The California State Wild and Scenic River Act:
What is it, and what is it not?
The California Wild and Scenic Rivers Act (Public Resources Code Sec. 5093.50 et seq.) was passed in 1972 to preserve designated rivers possessing extraordinary scenic, recreation, fishery, or wildlife values.
The Act declares (Sec. 5093.50): "It is the policy of the State of California that certain rivers which possess extraordinary scenic, recreational, fishery, or wildlife values shall be preserved in the free-flowing state, together with their immediate environments, for the benefit and enjoyment of the people of the state. The Legislature declares that such use of these rivers is the highest and most beneficial use and is a reasonable and beneficial use of water."
Initial passage in 1972 incorporated major portions of the Smith, Klamath, Trinity, Eel, and American rivers. Subsequent legislation included the East Carson, West Walker, and McCloud in 1989; Deer Creek and Mill Creek in 1995; and the South Yuba in 1999.
"wild" (Sec. 5093.53)
Wild rivers are free of impoundment and generally are inaccessible except by trail, with primitive watersheds or shorelines and unpolluted waters.
"scenic" (Sec. 5093.53)
Scenic rivers are free of impoundment, with shorelines or watersheds still largely primitive and shorelines largely undeveloped but accessible in places by roads.

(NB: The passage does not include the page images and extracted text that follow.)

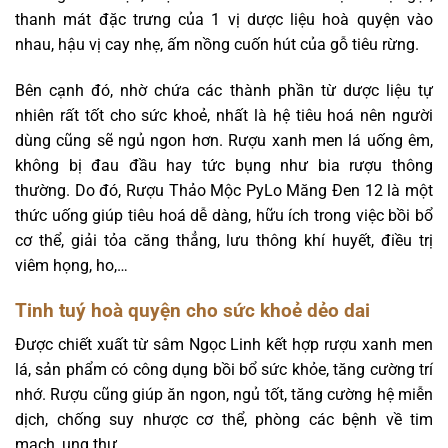
thanh mát đặc trưng của 1 vị dược liệu hoà quyện vào
nhau, hậu vị cay nhẹ, ấm nồng cuốn hút của gỗ tiêu rừng.
Bên cạnh đó, nhờ chứa các thành phần từ dược liệu tự
nhiên rất tốt cho sức khoẻ, nhất là hệ tiêu hoá nên người
dùng cũng sẽ ngủ ngon hơn. Rượu xanh men lá uống êm,
không bị đau đầu hay tức bụng như bia rượu thông
thường. Do đó, Rượu Thảo Mộc PyLo Măng Đen 12 là một
thức uống giúp tiêu hoá dễ dàng, hữu ích trong việc bồi bổ
cơ thể, giải tỏa căng thẳng, lưu thông khí huyết, điều trị
viêm họng, ho,…
Tinh tuý hoà quyện cho sức khoẻ dẻo dai
Được chiết xuất từ sâm Ngọc Linh kết hợp rượu xanh men
lá, sản phẩm có công dụng bồi bổ sức khỏe, tăng cường trí
nhớ. Rượu cũng giúp ăn ngon, ngủ tốt, tăng cường hệ miễn
dịch, chống suy nhược cơ thể, phòng các bệnh về tim
mạch, ung thư,…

"recreational" (Sec. 5093.53)
Recreational rivers are readily accessible by road or railroad, may have some development along their shorelines, and may have been impounded or diverted in the past.
"free-flowing" (Sec. 5093.52[c])
Free flowing rivers are "existing or flowing without artificial impoundment, diversion, or other modification of the river."
Note: The existence of minor structures does not ban a river from being considered for inclusion in the State System. The Klamath, Trinity, Eel and Lower American, are included in the System despite substantial flow modifications by existing upstream dams and impoundments.
"river" (Sec. 5093.52[c]).
The Act defines river as "the water, bed, and shorelines of rivers, streams, channels, lakes, bays, estuaries, marshes, wetlands, and lagoons, up to the first line of permanently established riparian vegetation."
"immediate environments" (Sec 5093.52[h]).
The Act defines immediate environments only generally as the land "immediately adjacent" to the designated segments (Sec 5093.52[h]).
No dam, reservoir, diversion, or other water impoundment facility may be constructed on any river included in the System. The prohibition of impoundment does not apply to construction of temporary impoundments for recreational purposes on segments of rivers with a history of these impoundments. The Resources Secretary cannot authorize these temporary recreation impoundments without first making a number of findings (Sec 5093.67).
Agencies of the State of California may not assist other government agencies in the planning, and construction of any water impoundment facility that could adversely affect the free-flowing condition and natural character of rivers included in the System (Sec.5093.56).
Water Diversion Facilities
No water diversion facility may be constructed on any river included in the System unless the Resources Secretary determines that the facility is needed to supply domestic water to local residents and that the facility will not adversely affect the river's free-flowing condition and natural character. (Sec.5093.55)
State and local agencies must exercise their existing powers consistent with the Actıs policies and provisions (Sec. 5093.61). This provision ties the requirement of the Act to all other existing authorities. The Act does not, however, change the land use regulatory powers or the authorities of State and local agencies granted by other laws (Sec. 5093.58).
Fish & Wildlife
The Act does not affect the State's jurisdiction or responsibility over fish and wildlife (Sec. 5093.62).
Special treatment areas identifying significant resource features are established along rivers in the System (Sec. 5093.68) and are further defined in California's Forest Practice Rules as a 200-foot wide area on each side of the designated river (14 CCR 895.1).
The Act specifically prohibits the taking of private property for public uses without just compensation (Sec. 5093.63). The Act grants no additional eminent domain authority to state or local agencies. The Act has never been used in its 27-year history to condemn or otherwise take land.
The 1982 Amendments to the Act eliminated the requirement for management plans for designated rivers. However, the Resources Agency is required to coordinate activities affecting the System with other federal, state, and local agencies (Sec. 5093.69). The state act provides protection to the first line of permanent riparian vegetation and does not require a management plan.